Myron consiguió hacer un gesto de afirmación.

– Pero -Jeremy se detuvo, levantó la vista, se encogió de hombros como lo hace un chico de trece años-, pero tal vez pueda estar cerca de mí.

– ¿Cerca? -repitió Myron.

– Sí -dijo Jeremy. Volvió a sonreír y, ¡pum!, Myron sintió otro vuelco en el pecho-. Cerca, ya me entiende.

– Sí, te entiendo.

– Creo que me gustaría.

– A mí también -dijo Myron.

Jeremy asintió:

– Guay.

– Sí.

El reloj del gimnasio emitió un gruñido y avanzó. Jeremy lo miró.

– Mi madre debe de estar fuera esperándome. Normalmente paramos en el súper de camino a casa. ¿Quieres venir?

Myron negó con la cabeza.

– Hoy no, pero gracias.

– Guay. -Jeremy se levantó, mirando a Myron a la cara-. ¿Estás bien?

– Sí.

El muchacho sonrió.

– No te preocupes, todo irá bien.

Myron trató de responderle con otra sonrisa.

– ¿Cómo has salido tan listo?

– Con unos buenos progenitores -dijo-. Combinado con una buena genética.

Myron se rió:

– Tal vez debas plantearte un futuro en la política.

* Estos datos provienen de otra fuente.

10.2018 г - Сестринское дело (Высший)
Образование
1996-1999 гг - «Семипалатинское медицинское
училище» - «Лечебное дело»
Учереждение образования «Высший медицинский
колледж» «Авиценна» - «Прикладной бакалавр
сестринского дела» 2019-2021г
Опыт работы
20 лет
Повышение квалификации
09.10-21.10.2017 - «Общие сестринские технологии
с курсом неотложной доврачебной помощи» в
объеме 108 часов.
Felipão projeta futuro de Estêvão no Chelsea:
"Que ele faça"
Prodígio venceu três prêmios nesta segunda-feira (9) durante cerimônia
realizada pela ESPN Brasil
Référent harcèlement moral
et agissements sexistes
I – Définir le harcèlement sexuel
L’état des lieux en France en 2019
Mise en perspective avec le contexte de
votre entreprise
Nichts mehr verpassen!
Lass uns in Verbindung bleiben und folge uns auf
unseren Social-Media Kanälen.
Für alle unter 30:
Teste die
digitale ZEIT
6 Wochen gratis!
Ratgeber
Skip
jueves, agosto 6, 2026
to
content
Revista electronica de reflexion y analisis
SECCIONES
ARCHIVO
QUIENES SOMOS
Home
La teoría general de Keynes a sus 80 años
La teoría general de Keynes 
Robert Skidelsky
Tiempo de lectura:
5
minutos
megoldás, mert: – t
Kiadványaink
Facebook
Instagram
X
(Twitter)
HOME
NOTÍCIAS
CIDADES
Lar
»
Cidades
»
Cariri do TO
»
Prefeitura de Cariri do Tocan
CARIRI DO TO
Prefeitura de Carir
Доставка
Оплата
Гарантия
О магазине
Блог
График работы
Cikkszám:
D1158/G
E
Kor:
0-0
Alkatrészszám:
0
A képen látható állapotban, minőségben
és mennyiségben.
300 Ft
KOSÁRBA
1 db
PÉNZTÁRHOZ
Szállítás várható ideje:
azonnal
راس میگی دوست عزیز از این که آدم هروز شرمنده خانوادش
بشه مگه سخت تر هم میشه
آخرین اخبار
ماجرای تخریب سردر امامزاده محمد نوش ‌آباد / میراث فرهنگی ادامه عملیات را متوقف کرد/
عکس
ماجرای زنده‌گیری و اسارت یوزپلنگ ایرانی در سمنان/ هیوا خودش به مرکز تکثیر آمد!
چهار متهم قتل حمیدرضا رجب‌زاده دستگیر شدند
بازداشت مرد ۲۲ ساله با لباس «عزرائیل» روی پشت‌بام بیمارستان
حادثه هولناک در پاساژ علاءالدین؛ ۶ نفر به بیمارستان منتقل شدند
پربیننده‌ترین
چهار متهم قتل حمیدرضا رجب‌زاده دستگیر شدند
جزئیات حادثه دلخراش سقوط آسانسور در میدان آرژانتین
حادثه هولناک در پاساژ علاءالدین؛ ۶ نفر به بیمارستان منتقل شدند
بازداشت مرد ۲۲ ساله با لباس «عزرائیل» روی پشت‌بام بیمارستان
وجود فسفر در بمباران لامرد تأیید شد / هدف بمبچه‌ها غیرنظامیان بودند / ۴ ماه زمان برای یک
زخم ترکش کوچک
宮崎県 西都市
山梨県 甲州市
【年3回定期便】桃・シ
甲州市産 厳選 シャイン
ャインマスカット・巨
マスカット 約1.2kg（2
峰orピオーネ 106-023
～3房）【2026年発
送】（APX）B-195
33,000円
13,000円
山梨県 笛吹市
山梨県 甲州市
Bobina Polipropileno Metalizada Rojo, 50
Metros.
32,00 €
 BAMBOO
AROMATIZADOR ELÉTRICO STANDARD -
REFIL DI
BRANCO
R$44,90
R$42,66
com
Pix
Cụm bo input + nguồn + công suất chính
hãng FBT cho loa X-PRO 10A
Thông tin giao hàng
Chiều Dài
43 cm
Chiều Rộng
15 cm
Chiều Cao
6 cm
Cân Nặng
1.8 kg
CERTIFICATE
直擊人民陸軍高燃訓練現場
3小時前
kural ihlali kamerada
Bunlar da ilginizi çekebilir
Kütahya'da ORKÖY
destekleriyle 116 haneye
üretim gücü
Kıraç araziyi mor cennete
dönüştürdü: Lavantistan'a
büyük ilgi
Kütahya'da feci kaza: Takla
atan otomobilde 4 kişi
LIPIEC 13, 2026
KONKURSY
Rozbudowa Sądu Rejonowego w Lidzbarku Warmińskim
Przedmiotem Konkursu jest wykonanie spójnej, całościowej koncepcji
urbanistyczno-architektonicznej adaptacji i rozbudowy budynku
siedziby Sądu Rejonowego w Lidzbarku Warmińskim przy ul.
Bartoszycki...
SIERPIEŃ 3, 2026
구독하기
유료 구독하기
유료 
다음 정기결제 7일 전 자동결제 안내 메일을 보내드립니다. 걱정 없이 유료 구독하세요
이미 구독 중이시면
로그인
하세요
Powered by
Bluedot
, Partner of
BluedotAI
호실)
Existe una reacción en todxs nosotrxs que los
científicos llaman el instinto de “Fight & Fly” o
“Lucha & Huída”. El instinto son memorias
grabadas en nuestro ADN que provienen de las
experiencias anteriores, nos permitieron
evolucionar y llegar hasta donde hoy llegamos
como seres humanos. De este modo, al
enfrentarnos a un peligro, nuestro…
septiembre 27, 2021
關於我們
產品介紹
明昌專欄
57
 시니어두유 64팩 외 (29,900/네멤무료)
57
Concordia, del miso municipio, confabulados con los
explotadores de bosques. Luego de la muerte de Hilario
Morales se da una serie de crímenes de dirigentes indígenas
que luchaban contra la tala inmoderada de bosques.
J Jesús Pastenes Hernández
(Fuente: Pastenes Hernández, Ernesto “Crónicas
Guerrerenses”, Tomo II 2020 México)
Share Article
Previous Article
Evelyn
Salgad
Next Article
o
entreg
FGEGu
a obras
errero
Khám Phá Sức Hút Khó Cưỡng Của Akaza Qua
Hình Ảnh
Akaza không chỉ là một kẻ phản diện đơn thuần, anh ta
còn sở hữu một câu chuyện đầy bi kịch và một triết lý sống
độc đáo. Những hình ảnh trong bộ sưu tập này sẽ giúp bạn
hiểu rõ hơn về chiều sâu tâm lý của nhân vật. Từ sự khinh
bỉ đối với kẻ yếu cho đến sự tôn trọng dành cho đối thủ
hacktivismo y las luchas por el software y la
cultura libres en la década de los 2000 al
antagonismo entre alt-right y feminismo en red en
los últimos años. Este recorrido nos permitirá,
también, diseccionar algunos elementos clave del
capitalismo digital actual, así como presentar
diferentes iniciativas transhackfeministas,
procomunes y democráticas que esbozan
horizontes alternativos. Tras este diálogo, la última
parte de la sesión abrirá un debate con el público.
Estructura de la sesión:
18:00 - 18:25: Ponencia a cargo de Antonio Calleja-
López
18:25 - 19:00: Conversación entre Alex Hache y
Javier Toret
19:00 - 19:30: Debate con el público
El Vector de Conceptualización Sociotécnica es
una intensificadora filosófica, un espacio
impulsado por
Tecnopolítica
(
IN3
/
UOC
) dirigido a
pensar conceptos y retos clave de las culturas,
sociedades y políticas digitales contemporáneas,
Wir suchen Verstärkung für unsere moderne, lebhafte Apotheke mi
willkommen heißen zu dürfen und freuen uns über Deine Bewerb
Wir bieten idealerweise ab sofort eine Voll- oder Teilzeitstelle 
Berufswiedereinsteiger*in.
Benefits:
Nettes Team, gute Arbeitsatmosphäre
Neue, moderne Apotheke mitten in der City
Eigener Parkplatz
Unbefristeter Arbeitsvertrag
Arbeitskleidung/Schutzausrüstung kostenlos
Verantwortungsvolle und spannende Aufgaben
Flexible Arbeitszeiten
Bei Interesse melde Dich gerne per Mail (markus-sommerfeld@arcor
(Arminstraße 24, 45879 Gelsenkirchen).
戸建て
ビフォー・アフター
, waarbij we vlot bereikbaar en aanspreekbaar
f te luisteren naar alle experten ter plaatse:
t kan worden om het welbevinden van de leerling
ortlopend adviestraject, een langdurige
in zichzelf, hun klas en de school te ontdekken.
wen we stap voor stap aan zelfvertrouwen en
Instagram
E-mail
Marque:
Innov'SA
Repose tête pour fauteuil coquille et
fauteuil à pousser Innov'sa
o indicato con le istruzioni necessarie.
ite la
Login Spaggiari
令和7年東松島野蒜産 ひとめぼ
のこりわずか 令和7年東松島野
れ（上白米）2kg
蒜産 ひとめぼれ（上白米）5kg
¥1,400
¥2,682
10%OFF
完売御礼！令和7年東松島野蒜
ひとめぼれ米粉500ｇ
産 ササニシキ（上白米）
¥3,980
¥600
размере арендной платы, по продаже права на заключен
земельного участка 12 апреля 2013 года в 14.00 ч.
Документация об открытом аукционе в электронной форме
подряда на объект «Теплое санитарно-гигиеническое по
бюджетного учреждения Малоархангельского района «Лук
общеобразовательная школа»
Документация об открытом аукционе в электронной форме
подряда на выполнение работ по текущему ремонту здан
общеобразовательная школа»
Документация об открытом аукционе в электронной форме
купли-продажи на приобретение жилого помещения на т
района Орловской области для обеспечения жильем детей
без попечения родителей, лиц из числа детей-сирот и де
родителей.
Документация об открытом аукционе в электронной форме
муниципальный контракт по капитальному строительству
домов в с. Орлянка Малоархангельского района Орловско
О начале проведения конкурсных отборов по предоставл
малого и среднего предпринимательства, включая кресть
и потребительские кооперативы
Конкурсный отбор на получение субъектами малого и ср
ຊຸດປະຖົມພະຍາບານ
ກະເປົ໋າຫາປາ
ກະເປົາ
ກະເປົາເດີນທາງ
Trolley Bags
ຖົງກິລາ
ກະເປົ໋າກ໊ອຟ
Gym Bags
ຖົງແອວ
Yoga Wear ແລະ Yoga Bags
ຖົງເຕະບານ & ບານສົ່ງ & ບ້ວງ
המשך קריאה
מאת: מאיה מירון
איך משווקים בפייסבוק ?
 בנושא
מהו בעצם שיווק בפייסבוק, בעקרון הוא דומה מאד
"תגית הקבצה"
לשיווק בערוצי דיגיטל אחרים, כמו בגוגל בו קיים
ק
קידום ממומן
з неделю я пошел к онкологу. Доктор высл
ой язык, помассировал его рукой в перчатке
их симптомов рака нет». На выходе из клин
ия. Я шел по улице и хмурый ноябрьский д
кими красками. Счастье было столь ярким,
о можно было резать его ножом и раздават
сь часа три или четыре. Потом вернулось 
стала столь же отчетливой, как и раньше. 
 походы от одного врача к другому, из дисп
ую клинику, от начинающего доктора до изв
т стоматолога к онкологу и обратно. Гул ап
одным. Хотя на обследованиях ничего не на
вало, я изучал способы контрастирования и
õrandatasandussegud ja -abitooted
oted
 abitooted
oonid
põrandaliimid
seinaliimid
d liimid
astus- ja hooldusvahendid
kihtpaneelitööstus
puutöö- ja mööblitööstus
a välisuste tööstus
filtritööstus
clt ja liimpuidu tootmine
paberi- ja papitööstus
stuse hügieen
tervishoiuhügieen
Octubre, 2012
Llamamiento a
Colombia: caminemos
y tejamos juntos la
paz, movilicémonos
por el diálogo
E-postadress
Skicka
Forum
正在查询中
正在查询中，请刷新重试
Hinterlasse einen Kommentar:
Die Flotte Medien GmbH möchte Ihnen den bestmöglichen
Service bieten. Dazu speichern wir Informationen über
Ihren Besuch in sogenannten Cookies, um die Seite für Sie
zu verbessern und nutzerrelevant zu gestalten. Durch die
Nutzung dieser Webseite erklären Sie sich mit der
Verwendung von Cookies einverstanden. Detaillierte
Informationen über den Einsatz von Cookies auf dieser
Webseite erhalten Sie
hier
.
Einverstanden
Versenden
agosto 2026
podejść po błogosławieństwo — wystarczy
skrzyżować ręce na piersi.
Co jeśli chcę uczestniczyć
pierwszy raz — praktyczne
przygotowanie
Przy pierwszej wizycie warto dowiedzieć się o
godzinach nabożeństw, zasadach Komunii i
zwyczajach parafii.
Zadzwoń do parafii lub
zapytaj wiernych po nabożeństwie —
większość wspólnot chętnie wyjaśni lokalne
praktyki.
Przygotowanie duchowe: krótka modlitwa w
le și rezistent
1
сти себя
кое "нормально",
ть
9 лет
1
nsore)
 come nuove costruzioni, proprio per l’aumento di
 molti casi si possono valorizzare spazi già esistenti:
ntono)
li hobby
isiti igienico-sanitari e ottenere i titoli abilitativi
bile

– ¿Por qué no? -dijo Jeremy-. Cuídate, Myron.

– Tú también, Jeremy.

Miró cómo el chico salía del polideportivo, de nuevo con aquella manera de andar conocida. Jeremy no se volvió para mirarlo. Se oyó la puerta que se cerraba, los ecos, y luego Myron se quedó solo. Se volvió hacia la canasta y miró el aro hasta que se nubló la imagen. Vio los primeros pasos del niño, oyó sus primeras palabras, sintió el olor dulce y limpio de un pijama de niño. Sintió el golpe de una pelota contra un guante de béisbol, el acto de inclinarse a ayudar con los deberes, de quedarse despierto toda la noche cuando tenía un virus, todo eso, como lo había hecho su padre, un torbellino de imágenes burlonas y dolorosas, tan irrecuperables como el pasado. Se vio a sí mismo vigilando el umbral a oscuras del chico, cual centinela silencioso de su adolescencia, y sintió que lo que quedaba en su corazón ardía en llamas.

Todas las imágenes se dispersaron con un parpadeo. El corazón le volvió a latir. Volvió a mirar la canasta y esperó. Esta vez, nada se le nubló. Nada ocurrió.